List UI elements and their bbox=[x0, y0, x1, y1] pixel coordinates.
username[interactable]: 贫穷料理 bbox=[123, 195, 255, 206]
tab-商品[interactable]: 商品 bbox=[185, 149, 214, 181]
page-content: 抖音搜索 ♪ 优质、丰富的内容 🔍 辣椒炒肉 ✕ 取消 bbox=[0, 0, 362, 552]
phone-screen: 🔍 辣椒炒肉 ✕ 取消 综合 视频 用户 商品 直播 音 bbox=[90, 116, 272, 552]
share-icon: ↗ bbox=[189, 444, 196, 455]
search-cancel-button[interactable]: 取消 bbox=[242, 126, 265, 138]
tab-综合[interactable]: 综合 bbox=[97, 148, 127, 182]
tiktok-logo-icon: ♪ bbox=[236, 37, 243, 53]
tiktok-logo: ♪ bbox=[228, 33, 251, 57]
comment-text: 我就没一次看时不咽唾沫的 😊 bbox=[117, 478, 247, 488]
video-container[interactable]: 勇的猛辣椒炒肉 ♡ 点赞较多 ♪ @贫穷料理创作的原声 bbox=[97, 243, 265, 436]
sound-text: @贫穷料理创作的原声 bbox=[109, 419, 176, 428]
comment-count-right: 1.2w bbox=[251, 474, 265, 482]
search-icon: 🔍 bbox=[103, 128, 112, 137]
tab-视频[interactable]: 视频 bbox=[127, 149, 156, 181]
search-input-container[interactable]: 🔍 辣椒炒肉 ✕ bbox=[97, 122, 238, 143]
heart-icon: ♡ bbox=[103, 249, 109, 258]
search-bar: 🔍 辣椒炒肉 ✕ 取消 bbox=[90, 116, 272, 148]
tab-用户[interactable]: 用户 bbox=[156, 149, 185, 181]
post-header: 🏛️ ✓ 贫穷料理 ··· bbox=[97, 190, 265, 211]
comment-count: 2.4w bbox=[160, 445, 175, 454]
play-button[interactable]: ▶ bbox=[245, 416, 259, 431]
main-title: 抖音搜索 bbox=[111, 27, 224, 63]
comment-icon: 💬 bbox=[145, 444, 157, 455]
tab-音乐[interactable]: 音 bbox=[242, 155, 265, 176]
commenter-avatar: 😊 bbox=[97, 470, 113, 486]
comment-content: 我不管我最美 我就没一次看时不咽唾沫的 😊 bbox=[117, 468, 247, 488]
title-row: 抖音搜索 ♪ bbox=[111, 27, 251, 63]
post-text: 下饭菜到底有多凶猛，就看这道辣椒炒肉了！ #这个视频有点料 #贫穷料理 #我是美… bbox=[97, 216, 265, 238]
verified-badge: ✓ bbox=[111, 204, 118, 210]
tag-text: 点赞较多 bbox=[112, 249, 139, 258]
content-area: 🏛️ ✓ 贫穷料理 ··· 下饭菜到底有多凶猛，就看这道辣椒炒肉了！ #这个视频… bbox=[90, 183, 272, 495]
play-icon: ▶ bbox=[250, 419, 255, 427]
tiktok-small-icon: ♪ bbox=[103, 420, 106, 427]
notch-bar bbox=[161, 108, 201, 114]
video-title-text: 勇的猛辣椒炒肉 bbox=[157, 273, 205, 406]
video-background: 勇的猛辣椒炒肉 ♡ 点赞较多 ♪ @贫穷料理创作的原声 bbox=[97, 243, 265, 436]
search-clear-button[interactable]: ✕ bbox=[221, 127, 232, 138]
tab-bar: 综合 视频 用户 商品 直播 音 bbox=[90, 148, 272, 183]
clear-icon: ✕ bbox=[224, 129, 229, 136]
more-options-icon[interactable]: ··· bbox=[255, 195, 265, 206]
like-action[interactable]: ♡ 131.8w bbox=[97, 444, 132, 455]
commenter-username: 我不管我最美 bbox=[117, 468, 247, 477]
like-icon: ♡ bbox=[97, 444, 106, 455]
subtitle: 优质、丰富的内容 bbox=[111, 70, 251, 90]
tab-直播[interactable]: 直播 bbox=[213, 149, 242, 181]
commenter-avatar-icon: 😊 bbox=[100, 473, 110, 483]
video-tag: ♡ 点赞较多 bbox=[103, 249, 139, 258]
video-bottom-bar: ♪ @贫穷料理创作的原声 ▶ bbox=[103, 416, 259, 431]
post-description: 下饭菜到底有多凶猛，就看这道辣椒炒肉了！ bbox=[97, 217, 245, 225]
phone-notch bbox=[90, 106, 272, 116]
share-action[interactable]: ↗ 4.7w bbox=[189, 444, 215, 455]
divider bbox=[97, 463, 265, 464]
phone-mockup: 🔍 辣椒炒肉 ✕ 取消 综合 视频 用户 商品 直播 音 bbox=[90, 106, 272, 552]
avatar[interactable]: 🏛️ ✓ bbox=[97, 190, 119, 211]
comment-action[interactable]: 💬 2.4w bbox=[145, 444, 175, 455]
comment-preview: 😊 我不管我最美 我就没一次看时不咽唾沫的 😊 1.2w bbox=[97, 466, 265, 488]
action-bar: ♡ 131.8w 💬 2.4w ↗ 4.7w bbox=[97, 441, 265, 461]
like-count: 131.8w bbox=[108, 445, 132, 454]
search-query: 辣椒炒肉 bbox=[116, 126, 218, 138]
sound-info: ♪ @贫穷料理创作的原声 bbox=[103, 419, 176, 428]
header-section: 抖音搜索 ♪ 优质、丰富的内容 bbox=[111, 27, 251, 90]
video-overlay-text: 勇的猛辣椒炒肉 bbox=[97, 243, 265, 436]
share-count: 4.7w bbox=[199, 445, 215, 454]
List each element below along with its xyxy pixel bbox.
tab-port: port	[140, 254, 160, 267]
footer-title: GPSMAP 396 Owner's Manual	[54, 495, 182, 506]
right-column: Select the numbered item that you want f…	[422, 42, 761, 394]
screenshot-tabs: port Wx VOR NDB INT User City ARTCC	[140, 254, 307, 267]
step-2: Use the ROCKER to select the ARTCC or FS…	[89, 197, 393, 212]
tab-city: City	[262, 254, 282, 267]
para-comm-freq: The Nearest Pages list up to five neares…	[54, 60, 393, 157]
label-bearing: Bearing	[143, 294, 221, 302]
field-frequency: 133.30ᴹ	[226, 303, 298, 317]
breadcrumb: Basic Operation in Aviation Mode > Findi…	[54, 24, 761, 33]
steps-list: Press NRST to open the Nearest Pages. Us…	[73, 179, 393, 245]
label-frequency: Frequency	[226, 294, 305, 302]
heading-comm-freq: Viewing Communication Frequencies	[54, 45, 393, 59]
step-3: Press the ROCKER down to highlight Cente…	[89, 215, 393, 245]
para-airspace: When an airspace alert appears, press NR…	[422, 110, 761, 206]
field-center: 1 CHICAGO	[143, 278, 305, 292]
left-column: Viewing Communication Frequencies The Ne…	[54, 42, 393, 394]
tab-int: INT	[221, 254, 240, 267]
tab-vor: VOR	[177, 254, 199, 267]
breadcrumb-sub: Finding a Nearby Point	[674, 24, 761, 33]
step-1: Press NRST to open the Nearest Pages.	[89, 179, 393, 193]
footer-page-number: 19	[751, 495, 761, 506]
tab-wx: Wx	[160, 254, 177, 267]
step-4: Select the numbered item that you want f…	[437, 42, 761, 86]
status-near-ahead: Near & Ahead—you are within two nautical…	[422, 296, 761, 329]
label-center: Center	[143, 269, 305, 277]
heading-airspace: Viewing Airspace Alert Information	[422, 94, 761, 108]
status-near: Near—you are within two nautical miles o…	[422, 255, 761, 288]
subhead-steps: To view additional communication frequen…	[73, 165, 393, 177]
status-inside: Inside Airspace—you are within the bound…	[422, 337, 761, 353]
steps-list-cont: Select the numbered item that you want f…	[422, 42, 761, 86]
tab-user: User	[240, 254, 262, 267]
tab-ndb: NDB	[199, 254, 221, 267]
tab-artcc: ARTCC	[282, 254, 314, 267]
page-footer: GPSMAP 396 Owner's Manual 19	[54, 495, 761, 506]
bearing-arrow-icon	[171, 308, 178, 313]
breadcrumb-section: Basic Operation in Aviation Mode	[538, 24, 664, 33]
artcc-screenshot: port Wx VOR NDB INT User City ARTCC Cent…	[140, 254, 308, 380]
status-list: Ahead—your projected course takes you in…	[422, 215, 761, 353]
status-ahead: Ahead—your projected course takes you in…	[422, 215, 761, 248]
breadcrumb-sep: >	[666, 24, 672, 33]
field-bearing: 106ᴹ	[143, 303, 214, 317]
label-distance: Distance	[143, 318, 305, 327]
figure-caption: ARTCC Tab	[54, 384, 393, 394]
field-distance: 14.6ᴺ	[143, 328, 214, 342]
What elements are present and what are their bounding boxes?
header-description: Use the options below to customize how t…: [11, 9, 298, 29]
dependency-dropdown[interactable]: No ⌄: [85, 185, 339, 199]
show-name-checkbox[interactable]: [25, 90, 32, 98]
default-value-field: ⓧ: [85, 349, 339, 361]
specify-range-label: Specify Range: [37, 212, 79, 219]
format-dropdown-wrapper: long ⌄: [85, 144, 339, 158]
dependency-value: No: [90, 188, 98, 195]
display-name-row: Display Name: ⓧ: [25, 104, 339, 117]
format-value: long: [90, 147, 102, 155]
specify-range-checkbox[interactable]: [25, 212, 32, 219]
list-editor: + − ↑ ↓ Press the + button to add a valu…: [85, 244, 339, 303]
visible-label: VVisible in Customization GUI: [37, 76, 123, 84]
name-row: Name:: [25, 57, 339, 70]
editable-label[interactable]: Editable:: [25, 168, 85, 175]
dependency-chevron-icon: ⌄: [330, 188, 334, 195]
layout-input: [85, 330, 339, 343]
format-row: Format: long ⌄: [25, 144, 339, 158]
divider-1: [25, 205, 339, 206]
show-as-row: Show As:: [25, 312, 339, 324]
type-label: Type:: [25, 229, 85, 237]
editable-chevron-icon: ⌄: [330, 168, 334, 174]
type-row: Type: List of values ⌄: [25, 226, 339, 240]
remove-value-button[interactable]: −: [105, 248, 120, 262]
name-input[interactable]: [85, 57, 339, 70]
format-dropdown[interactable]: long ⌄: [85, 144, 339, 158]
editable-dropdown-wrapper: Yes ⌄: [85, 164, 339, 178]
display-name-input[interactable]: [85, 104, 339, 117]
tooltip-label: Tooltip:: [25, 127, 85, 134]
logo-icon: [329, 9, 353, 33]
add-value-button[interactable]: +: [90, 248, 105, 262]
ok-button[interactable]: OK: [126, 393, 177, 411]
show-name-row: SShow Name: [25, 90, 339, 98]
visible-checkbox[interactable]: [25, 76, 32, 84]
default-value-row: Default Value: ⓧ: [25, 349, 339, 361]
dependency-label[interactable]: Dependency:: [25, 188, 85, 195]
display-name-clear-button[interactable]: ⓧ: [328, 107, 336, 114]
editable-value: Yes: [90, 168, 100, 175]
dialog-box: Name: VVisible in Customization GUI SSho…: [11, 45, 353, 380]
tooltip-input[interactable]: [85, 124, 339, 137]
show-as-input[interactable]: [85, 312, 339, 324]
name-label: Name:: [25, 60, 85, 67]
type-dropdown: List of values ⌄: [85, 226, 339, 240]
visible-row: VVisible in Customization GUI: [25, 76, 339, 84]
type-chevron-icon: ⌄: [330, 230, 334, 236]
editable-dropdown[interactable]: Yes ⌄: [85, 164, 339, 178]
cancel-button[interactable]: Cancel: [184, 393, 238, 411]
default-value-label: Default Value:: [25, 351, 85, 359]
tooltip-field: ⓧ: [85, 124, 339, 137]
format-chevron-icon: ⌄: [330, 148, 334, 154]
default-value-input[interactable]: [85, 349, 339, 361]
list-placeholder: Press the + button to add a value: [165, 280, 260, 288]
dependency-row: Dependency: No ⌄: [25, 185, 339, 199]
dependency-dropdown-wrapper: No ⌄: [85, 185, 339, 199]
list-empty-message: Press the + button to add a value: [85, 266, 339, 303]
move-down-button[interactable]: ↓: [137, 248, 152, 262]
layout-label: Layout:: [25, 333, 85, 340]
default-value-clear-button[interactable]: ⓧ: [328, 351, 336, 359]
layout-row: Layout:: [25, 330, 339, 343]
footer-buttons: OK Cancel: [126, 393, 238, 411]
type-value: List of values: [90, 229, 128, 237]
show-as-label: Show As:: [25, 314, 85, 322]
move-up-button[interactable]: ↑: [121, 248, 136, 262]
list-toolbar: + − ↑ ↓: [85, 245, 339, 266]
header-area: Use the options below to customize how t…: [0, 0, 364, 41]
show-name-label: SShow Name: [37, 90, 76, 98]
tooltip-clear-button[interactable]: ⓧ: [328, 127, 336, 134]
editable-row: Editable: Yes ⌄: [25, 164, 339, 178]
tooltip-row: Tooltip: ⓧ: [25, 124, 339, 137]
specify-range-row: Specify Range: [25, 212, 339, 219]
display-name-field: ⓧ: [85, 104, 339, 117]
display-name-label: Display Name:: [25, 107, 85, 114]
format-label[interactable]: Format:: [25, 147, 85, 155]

What you are asked to do – Each line of the data that includes "values" should be copied.

Expected answer –
type-row: Type: List of values ⌄: [25, 226, 339, 240]
type-dropdown: List of values ⌄: [85, 226, 339, 240]
type-value: List of values: [90, 229, 128, 237]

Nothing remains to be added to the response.